## Extracted material
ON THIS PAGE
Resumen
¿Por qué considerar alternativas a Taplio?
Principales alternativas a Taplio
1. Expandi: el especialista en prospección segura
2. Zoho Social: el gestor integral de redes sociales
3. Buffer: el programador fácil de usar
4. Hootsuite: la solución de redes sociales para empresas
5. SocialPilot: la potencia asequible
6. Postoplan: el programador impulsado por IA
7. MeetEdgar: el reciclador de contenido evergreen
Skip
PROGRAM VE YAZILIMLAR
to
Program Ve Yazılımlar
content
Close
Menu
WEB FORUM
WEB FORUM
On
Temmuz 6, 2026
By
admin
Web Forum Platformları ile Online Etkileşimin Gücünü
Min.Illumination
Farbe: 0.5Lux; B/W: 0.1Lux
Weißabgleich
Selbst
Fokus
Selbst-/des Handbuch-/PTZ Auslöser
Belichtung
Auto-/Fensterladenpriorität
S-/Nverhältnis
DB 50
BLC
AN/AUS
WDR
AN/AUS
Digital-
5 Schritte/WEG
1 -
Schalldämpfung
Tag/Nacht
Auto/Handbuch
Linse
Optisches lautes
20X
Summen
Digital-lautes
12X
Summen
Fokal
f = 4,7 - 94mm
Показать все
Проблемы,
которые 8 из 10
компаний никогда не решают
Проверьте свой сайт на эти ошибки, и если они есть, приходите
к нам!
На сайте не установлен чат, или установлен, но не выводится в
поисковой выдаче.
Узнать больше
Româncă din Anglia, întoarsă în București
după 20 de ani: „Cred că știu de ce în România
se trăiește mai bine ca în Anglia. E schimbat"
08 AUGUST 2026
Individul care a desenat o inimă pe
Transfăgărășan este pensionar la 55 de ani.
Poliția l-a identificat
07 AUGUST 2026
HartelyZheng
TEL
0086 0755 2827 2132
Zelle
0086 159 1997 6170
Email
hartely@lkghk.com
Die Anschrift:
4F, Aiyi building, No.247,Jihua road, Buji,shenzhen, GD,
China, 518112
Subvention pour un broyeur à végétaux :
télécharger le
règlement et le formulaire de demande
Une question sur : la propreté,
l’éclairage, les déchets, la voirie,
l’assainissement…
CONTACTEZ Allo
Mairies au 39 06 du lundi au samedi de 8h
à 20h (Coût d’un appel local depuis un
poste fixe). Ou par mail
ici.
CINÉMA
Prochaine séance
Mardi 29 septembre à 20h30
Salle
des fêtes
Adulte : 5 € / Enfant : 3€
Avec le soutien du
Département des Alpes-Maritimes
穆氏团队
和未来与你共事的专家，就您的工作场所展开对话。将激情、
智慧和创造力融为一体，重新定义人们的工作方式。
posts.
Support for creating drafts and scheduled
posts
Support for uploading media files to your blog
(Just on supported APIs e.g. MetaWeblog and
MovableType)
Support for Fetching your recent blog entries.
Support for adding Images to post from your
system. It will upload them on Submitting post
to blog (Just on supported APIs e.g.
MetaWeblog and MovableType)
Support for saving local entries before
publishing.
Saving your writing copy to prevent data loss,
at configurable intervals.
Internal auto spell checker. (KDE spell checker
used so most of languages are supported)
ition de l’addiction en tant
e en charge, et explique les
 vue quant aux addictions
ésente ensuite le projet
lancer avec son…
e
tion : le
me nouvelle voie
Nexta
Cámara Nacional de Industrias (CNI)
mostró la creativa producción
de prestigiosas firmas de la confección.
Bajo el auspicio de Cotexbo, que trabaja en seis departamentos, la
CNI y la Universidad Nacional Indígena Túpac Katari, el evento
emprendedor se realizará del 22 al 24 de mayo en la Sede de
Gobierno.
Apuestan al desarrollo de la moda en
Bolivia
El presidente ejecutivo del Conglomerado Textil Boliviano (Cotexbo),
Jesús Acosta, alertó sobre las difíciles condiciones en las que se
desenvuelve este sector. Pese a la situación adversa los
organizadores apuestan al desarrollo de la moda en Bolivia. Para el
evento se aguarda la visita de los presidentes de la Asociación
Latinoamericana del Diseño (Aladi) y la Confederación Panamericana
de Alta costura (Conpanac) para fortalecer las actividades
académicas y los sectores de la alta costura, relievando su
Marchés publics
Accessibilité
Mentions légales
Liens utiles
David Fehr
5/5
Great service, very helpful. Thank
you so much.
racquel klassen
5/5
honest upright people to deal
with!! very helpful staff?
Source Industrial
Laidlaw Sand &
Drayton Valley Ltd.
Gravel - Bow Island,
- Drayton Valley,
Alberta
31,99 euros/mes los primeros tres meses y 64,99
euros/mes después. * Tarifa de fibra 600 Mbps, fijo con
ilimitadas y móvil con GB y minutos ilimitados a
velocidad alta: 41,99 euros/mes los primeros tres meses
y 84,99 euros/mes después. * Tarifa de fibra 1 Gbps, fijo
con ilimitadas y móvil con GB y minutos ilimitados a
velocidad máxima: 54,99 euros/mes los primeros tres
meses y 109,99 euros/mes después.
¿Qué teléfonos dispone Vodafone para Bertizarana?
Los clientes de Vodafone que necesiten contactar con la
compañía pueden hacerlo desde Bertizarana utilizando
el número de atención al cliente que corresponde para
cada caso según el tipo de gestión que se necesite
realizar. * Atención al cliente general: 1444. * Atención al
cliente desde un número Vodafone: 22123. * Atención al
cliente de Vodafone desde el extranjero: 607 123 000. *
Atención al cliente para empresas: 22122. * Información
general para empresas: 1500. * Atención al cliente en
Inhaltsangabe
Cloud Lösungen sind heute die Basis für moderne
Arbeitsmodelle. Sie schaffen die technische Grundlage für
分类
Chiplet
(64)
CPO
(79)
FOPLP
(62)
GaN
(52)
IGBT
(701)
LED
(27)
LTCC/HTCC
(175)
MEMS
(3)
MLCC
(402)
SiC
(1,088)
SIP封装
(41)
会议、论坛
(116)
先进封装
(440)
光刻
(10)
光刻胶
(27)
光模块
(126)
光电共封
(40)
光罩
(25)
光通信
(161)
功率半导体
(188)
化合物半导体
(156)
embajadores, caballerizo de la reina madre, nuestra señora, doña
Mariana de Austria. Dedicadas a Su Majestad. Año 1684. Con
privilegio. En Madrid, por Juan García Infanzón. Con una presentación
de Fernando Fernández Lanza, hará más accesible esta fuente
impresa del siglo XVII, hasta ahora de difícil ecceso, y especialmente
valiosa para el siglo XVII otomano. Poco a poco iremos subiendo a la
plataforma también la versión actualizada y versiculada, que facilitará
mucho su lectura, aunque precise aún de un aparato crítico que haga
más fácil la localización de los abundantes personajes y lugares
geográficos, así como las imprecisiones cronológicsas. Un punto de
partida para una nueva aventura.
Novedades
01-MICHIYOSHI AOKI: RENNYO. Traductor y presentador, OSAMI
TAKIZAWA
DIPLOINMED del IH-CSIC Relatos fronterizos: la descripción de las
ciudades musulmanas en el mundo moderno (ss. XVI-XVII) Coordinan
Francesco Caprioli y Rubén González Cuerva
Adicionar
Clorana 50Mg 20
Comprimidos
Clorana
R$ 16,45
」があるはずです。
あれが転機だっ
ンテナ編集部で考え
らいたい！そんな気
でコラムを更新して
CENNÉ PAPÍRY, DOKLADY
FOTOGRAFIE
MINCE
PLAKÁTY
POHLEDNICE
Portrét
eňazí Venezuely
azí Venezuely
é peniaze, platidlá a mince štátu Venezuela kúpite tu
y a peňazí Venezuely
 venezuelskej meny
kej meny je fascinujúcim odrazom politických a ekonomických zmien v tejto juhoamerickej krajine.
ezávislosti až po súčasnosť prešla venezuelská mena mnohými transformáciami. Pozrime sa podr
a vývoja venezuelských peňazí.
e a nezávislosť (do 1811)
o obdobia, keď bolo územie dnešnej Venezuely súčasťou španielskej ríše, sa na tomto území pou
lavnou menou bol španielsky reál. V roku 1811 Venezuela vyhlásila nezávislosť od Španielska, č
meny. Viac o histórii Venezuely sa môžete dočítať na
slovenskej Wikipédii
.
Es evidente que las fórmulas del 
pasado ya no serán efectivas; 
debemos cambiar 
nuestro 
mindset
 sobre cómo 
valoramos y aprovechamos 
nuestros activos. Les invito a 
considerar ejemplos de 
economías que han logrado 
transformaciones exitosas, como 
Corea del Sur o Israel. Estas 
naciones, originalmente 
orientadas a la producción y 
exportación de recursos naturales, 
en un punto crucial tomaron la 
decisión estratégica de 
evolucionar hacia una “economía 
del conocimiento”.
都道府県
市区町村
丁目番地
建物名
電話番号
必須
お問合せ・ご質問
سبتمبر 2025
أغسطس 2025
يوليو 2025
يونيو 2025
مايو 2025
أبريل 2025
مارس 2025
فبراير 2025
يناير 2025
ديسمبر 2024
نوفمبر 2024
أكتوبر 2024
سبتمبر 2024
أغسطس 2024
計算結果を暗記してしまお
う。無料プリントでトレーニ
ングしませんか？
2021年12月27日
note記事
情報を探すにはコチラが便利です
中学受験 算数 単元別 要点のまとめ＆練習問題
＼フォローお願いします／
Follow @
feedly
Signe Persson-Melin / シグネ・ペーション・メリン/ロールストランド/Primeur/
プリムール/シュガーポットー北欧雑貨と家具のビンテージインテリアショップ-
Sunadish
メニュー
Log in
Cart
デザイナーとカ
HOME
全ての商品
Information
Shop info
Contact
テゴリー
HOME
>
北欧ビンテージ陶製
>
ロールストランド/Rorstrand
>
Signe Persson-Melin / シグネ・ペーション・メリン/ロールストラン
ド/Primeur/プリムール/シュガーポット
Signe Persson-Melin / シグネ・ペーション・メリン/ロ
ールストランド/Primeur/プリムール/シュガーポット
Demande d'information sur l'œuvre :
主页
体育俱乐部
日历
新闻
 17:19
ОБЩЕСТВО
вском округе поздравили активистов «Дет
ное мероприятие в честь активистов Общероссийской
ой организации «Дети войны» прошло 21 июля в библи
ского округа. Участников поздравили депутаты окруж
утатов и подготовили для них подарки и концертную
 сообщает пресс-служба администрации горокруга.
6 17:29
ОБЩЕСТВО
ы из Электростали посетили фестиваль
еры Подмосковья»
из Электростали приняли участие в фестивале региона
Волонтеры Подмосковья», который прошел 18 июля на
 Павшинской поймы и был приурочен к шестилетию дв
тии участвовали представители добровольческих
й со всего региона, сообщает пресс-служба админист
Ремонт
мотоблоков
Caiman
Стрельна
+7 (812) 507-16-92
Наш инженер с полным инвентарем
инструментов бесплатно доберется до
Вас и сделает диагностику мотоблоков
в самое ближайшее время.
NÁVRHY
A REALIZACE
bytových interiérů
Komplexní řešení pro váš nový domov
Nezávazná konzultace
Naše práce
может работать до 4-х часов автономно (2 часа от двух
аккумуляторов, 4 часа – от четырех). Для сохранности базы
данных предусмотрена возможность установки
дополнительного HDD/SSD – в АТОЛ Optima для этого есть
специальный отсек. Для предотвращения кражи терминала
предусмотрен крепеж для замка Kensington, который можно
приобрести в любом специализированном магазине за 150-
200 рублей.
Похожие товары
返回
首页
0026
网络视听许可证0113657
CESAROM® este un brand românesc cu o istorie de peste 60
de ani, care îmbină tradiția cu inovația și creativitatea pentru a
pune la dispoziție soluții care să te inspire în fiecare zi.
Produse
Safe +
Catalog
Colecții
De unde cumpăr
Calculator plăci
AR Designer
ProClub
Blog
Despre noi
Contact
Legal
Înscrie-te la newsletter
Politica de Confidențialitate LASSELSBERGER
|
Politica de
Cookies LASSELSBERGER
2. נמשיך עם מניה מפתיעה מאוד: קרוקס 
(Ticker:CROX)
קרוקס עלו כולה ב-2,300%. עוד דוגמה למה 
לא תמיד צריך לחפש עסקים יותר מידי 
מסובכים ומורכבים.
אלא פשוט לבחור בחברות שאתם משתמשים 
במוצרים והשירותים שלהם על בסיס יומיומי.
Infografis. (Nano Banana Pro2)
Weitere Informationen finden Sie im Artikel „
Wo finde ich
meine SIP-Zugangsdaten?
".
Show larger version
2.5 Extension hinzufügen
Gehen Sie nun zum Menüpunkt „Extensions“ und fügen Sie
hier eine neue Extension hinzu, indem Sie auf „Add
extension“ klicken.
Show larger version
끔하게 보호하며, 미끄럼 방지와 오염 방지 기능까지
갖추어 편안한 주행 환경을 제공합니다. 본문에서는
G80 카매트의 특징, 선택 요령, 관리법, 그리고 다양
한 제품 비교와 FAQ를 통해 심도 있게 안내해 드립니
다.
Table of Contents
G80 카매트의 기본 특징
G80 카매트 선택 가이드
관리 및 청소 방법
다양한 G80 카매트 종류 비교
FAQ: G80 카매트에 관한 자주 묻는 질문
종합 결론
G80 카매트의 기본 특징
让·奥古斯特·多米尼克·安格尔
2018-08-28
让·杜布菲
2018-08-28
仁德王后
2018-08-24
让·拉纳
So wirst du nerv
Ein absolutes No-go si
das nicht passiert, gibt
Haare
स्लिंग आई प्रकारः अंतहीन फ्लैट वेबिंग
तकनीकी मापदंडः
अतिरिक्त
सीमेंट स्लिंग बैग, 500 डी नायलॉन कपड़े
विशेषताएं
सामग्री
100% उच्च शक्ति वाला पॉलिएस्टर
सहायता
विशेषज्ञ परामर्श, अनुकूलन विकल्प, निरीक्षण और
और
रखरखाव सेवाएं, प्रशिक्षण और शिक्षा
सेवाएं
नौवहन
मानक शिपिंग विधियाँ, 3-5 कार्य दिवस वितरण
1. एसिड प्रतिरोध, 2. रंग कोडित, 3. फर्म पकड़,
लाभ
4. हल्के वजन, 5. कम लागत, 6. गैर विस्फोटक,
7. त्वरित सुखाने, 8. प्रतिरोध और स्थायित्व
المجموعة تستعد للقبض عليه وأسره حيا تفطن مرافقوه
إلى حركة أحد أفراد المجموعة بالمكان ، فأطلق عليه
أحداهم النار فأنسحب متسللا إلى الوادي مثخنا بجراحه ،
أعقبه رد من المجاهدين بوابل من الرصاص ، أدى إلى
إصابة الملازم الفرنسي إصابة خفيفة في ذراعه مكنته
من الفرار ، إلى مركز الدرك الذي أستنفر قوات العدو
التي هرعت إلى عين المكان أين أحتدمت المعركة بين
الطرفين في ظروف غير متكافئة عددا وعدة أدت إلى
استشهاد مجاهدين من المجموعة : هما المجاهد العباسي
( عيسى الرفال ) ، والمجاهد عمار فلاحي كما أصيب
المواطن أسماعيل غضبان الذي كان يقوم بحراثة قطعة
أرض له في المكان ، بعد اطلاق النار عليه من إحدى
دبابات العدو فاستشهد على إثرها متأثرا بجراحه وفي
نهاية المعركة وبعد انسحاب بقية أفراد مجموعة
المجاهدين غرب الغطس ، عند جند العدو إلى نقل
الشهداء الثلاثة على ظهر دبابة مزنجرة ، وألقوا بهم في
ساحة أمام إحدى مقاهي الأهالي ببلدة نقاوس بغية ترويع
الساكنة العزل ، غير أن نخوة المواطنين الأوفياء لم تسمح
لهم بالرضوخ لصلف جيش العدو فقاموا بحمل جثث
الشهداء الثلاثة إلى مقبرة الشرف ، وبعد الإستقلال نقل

## Task objective
Among the lines above, find the one with "инструментов бесплатно доберется до" and the one with "дополнительного HDD/SSD –". Quote both and everything between them, exactly.

## Output of the task
инструментов бесплатно доберется до
Вас и сделает диагностику мотоблоков
в самое ближайшее время.
NÁVRHY
A REALIZACE
bytových interiérů
Komplexní řešení pro váš nový domov
Nezávazná konzultace
Naše práce
может работать до 4-х часов автономно (2 часа от двух
аккумуляторов, 4 часа – от четырех). Для сохранности базы
данных предусмотрена возможность установки
дополнительного HDD/SSD – в АТОЛ Optima для этого есть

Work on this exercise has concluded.